Den Radiobeitrag von Matthias Hennies mit den O-Tönen von Urich Himelmann habe ich gestern gelesen. In Teilen rennen die beiden ja offene Türen ein. Allerdings gleich die ganze Völkerwanderungszeit in die Mottenkisten zu packen, weil nicht jede Stadt und jedes Gehöft zerstört wurde, halte ich für ein wenig zuviel. Wir wissen doch längst, dass die "Vandalen hausten wie die Römer". Dieses Wortspiel mit "hausen wie die Vandalen" war vor einigen Jahren mal die Schlagzeile eines Zeitungsbeitrages, ich glaube in der Die Zeit anlässlich einer Vandalen-Ausstellung. Es bezog sich darauf, dass im archäologischen Befund von Karthago und anderen africanischen Städten von der Römer- zur Vandalenzeit kein archäologisch erkennbarer Bruch - also z.B. massive Zerstörungshorizonte oder radikale Änderung der Materialkultur - zu bemerken war. Selbst die völkerwanderungszeitlichen literarischen Quellen geben uns ein anderes Bild als nur Zerstörung etc. Z.B. berichten sie von Theoderich dem Großen, dass er die Infrastruktur ausbauen (was wohl mit wiederinstandsetzen zu übersetzen ist) ließ. Wir wissen auch, dass es den Völkerwandernden nicht gelang, jede Stadt zu erobern.
Aber niemand würde doch die Existenz der Königreiche der Vandalen und Alanen, der West- und Ostgoten, der Langobarden, der Franken oder der Sueben deswegen in Abrede stellen.

Daraus entstand das Bild der „Völkerwanderung“, das bis vor kurzem in den Geschichtsbüchern stand: Demnach zogen angeblich Männer mit Helm und Schwert, dahinter Planwagen voll mit blonden Kindern und bezopften Frauen, gen Süden, zerschlugen das Römische Reich – und danach begann das Mittelalter.
Aber so war es offensichtlich nicht. Die Darstellung, die lange auch der nationalistischen Propaganda diente,....
Jein. Wir haben ja gerade vorige Tage über ein Zitat aus Mein Kampf ("Wir stoppen den ewigen Germanenzug nach dem Süden und Westen Europas und weisen den Blick nach dem Land im Osten.") diskutiert. Die Nazis behaupteten zwar z.B. gerne, dass die Reconquista in Spanien von dem germanischen Elemente getragen wurde (eben Resten der Westgoten und der Sueben), aber mit ihrer Ostfixierung sahen Leute wie H. die Völkerwanderung die in den Süden und Westen des römischen Reiches führte bzw. die Kreuzzüge als Irrtümer an, da sie eine schicksalhafte Bestimmung der "Germanen" im Osten ausmachten. Klar, es gab auch Nationalisten vor und nach Hitler, ohne diese Ostfixierung, die haben das sicher anders gesehen.
 
Ich kenne das Buch von Mischa Meier leider nur von außen von der Buchhandlung, aber ich habe Prokops bella gelesen (auf Deutsch, nicht auf Griechisch), und denke, dass da ziemlich sachlich eine Zeit schrecklicher Gewalt beschrieben wird. Daran ändert auch nichts, dass auch bei Prokop die Herrschaft Theoderichs gut wegkommt.
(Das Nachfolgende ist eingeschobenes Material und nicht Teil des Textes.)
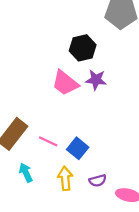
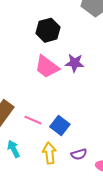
black hexagon: (83, 48) -> (48, 30), moved

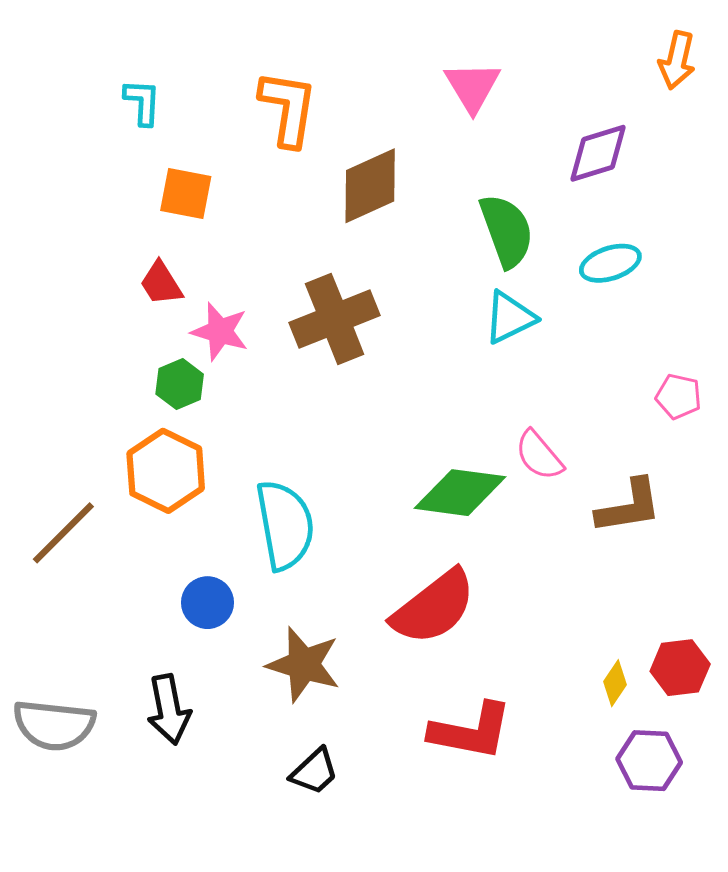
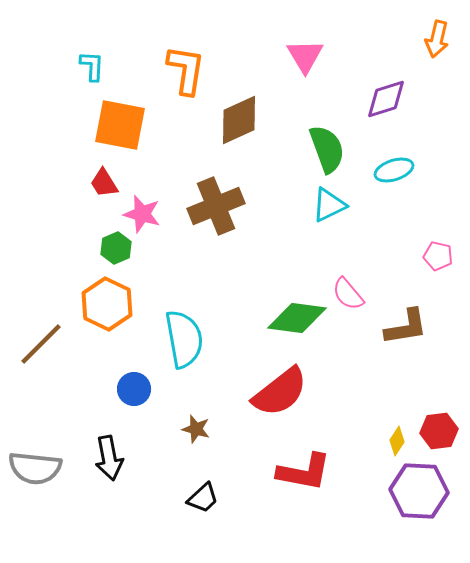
orange square: (186, 194) -> (120, 125), size x1.5
brown star: (304, 665) -> (196, 429), size x0.6
purple hexagon: (649, 761) -> (419, 491), size x1.4

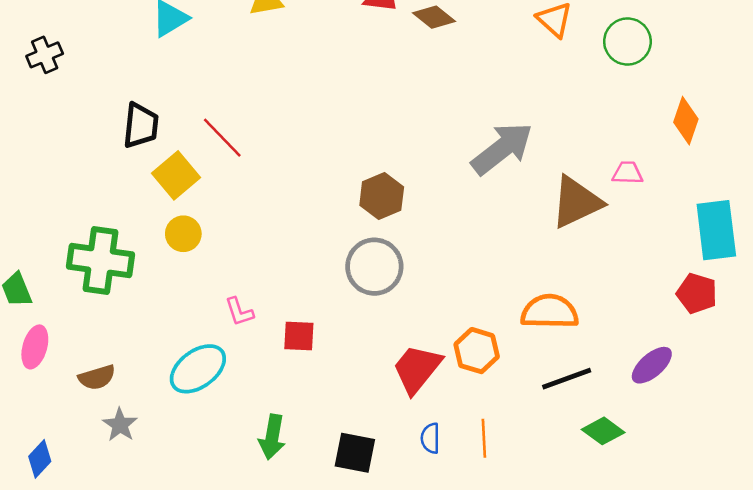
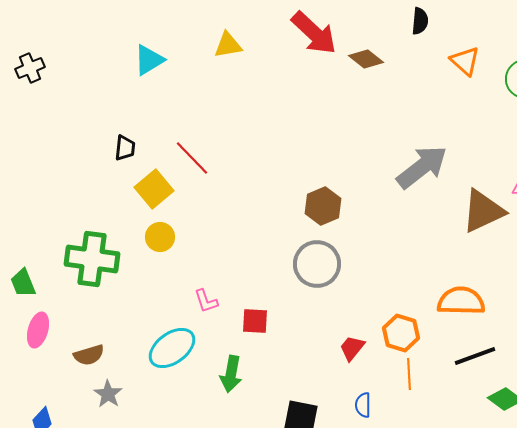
black cross: (45, 55) -> (30, 68), moved
black trapezoid: (141, 125) -> (125, 148), size x0.7
red trapezoid: (417, 369) -> (352, 348), size x0.6
green arrow: (272, 437) -> (231, 374), moved
orange line: (484, 438) -> (409, 374), moved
Es gibt auch Kunsthistoriker, die argumentieren, dass man in der Spätantike einfach kein Interesse mehr an naturalistischen Darstellungen hatte und deshalb die griechisch-römische Kunst zugunsten expressiverer Ausdrucksformen aufgab. Vielleicht fand man ja auch den römischen Inschriftenstil abgedroschen und krakelte deshalb ab dem 5. Jahrhundert nur noch in den Stein.

Etwas Polemik darf vielleicht auch mal sein.